Try it: Retype the listing found below exactly, but leave out each picture.

Supplied material:
++++
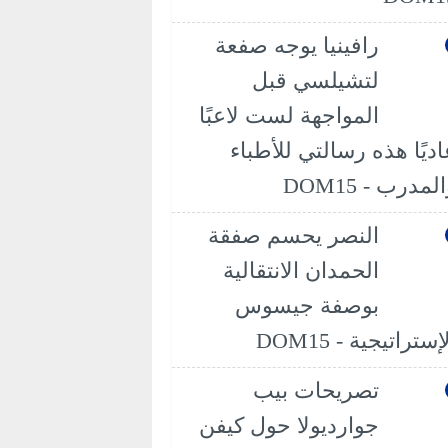
رافينيا يوجه صفعة
لتشيلسي قبل
المواجهة لست لاعبًا
اديًا هذه رسالتي للأطباء
لمدرب - DOM15
النصر يحسم صفقة
الحمدان الانتقالية
بوصفة جيسوس
إستراتيجية - DOM15
تصريحات بيب
جوارديولا حول كيفن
++++
Expected output:
رافينيا يوجه صفعة
لتشيلسي قبل
المواجهة لست لاعبًا
اديًا هذه رسالتي للأطباء
لمدرب - DOM15
النصر يحسم صفقة
الحمدان الانتقالية
بوصفة جيسوس
إستراتيجية - DOM15
تصريحات بيب
جوارديولا حول كيفن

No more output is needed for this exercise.